Despite the crude and incredulous comments made by Dawson, I argue that Kehinde’s works are necessary in the larger landscape of visual politics, disrupting ill-informed perceptions of Black Americans and subsequently their sexuality. I am not flustered much by Jessica Dawson’s comments made earlier this month because her track record supports the fact that she may have had a personal disdain for Kehinde’s lifestyle, ethnic background and work for some time . However, It is important to distinguish bigotry from fact. Fact is, while some of Kehinde’s work undoubtedly has homoerotic and general sexual undertones. His paintings also yield a sense of empowerment through pose, baroque and rococo background patterns, dress, and sexuality. These factors do not make him a predator, but an artist bold enough to explore untapped terrain.
Dawson’s remarks deeming Kehinde as a sexual predator are rooted in fear, and derive from a longstanding history of the myth of the predatory Black man that has been perpetuated for centuries by white Americans. Between the Civil War and World War II, thousands of Black men, women and children were lynched in America, primarily in the south. Lynchings in America implicitly shaped the political, economic and social conditions of African Americans. One of the most common justified reasons for lynching Black men was the fear of violent or sexual predatory acts they may or may have not committed.
In a recent report conducted by The Equal Justice Initiative, Lynching in America: Confronting the Legacy of Racial Terror, it notes,
“nearly 25 percent of the lynchings of African Americans in the South were based on charges of sexual assault. The mere accusation of rape, even without an identification by the alleged victim, could arouse a lynch mob. The definition of black-on-white “rape” in the South required no allegation of force because white institutions, laws, and most white people rejected the idea that a white woman would willingly consent to sex with an African American man.”

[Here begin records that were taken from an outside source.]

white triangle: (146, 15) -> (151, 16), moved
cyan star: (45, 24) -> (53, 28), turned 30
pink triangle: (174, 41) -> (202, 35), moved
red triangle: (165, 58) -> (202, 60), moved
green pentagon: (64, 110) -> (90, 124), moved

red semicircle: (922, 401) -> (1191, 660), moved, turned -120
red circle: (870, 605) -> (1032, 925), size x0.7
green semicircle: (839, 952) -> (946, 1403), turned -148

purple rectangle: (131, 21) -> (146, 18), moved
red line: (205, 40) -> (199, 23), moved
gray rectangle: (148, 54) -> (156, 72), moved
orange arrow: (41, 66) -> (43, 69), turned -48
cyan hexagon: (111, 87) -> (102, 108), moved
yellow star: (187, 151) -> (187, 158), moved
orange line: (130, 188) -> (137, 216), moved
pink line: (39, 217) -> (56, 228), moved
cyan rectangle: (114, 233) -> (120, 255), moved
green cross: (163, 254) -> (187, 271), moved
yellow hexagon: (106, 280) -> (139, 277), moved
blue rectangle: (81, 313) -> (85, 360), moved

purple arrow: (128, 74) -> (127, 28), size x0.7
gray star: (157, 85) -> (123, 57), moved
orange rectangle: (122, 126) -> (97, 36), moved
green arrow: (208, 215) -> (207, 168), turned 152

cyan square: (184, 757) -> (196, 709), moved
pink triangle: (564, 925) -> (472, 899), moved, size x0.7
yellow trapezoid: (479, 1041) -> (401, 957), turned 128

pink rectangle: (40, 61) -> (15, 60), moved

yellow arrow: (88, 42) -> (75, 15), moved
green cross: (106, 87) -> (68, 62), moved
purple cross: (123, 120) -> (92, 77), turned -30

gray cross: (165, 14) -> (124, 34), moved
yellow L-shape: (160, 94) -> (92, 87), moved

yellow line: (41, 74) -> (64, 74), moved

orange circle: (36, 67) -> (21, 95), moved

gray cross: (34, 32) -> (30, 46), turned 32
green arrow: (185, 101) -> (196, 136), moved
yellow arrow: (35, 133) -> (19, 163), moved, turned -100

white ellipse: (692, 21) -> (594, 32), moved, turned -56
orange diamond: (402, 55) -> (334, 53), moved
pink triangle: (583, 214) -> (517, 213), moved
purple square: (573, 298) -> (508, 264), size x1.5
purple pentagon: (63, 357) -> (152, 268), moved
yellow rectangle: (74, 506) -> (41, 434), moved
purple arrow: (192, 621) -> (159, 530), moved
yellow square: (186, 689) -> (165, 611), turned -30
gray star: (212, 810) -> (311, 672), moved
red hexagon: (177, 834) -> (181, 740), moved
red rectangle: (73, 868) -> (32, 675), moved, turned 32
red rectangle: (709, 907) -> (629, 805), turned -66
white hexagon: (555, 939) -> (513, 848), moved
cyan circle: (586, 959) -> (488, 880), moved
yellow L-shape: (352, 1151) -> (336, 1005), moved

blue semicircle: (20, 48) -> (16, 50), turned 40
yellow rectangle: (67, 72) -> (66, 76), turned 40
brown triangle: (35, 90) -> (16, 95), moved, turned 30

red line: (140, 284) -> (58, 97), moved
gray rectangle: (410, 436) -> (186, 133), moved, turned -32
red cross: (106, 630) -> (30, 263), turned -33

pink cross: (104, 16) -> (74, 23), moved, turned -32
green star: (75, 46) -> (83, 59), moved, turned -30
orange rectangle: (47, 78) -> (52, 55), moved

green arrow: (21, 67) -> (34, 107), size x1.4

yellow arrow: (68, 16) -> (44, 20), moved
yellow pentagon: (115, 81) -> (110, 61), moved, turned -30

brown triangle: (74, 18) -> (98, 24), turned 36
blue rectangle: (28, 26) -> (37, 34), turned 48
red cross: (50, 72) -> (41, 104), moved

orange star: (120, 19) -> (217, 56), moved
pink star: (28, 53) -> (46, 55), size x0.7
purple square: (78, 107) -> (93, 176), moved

Many African Americans witnessed and experienced the fatal perils associated with the sexual predatory label, which is so often charged by white fear of theoretical sexual offenses. Thus when a contemporary white art critic labels a successful Black man as a sexual predator, the paradox of white fear rears its ugly head. History proves that white fear has done nothing but generate public crucifixions of innocent black bodies.
Certain images, like Kehinde’s creations, aid in diffusing white fear. We are constantly bombarded with negative images of Black men and women that perpetuate stereotypes of violent and hyper-sexualized African American caricatures. Kehinde’s works completely dissolve that myth, empowering African Americans, yet encouraging them to explore unorthodox narratives of sexuality, which is an extremely taboo subject among the Black American community. Entertainment and art have the power to encourage dialogue and ultimately influence the portrayal of Blacks in America authentically. If you are a Black person in America, exhausted by the constant production of stereotypical black images placed in the mainstream, go see the Kehinde Wiley Retrospective before it closes on May 24, 2015.